You can use the Filter button to further explore the data.

In [None]:
#@title
#Preview booklist dataframe
booklist_df

**Action Required** Upload an excel or csv file containing the titles within your holdings

Must contain at least 2 columns with the headers author and title (capitalization does not matter)

In [None]:
#@title
uploaded_holdings = files.upload()

for fn in uploaded_holdings.keys():
  file_name=fn
  print('User uploaded file "{name}" with length {length} bytes'.format(
      name=fn, length=len(uploaded_holdings[fn])))

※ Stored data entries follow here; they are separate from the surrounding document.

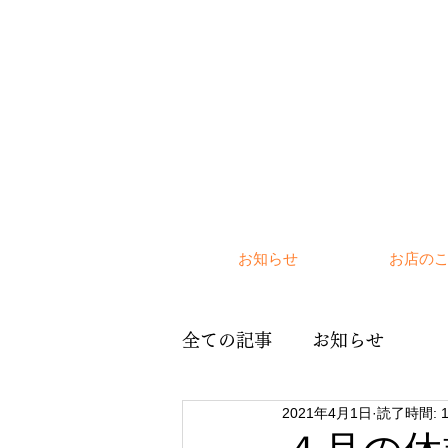
お知らせ
お店の
全ての記事
お知らせ
2021年4月1日
読了時間:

#Loads the uploaded file into a datafrome or returns an error if the file is an incorrect format
if file_name.endswith('.csv'):
  holdings_df = pd.read_csv(io.BytesIO(uploaded_holdings[file_name]))
elif file_name.endswith('.xls'):
  holdings_df = pd.read_excel(io.BytesIO(uploaded_holdings[file_name]))
elif file_name.endswith('.xlsx'):
  holdings_df = pd.read_excel(io.BytesIO(uploaded_holdings[file_name]))
else:
  print("error file is not .csv or excel")

#clean up data in the table and add BooklistMatch Column for use later
#remove null values
holdings_df=holdings_df.fillna('')
#change headers to lower case
holdings_df.columns = [x.lower() for x in holdings_df.columns]
#save list of column headers for use at the end
holdings_headers = holdings_df.columns.tolist()
#Create MatchPoint field
holdings_df['HoldingsMatch']=holdings_df['author']+holdings_df['title']


**Optional** Preview holdings data.

**Note:** If the file is contains more than 20,000 rows the preview will be displayed different than the prior preview and will not include the browse features.

In [None]:
#@title
#Preview data
holdings_df


# Step 3: Calculate Matches Dataframe
Compare two data frames and calculate match confidence value for each pair of rows.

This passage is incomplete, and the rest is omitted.